Both of these world’s alone resonate deeply the physical pains of the past and how the mental scars are still very much in the present. The problem in the narratives depiction comes with the marrying of these two worlds through the eyes of the film’s protagonist played by an incredible Janelle Monae. One can not fault her performance as she clearly pushes her every ounce of emotion and deserves praise for this alone. It’s just a shame that this is overshadowed by the clunkiness of the film’s exposition.
The premise presented to the audience is that Monae plays a modern African American woman, Veronica, trapped in a 19th century slave plantation run by the Confederate States Army. Straight away the audience has to endure the stark brutality and the tight reins that are forced upon the slaves who must not speak unless spoken to and any signs of “misbehaviour” could lead to a fatal outcome of the slaves do not tow the line.

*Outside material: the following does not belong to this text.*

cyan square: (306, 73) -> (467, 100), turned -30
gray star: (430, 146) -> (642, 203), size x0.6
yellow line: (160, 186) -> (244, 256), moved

As the story unfolds, the audience soon starts to question how the premise fits into the overall story arc. Is Veronica trapped in a time warp or God forbid, are we about to embark on M. Night Shyamalan The Village venture?
Unfortunately the story centres strangely towards the latter and by the time the reveal occurs, we no longer care and a little rushed to a conclusion that all too neatly into this declaration, which is probably the most horrific thing about the movie. By coming out with such strong imagery, the storyteller is left with not much left to shock its audience and we’re left playing the guessing game and neglecting the core message at hand.
Hats off to the support performance of Gabourey Sidibe who steals every scene she is in. I wish more could be said for Jack Huston and Jena Malone, who are equally proficient actors but grossly underused in this instance.
A mismatch of style and substance combined with a weak fusion of the obvious similarities between past and present allows the key message to feel too heavily handled and lost in the complexities of what should have been a very straight forward premise.
Based on Monae’s acting alone though, she should have no qualms about her future and promises to continue to deliver some more powerhouse performances.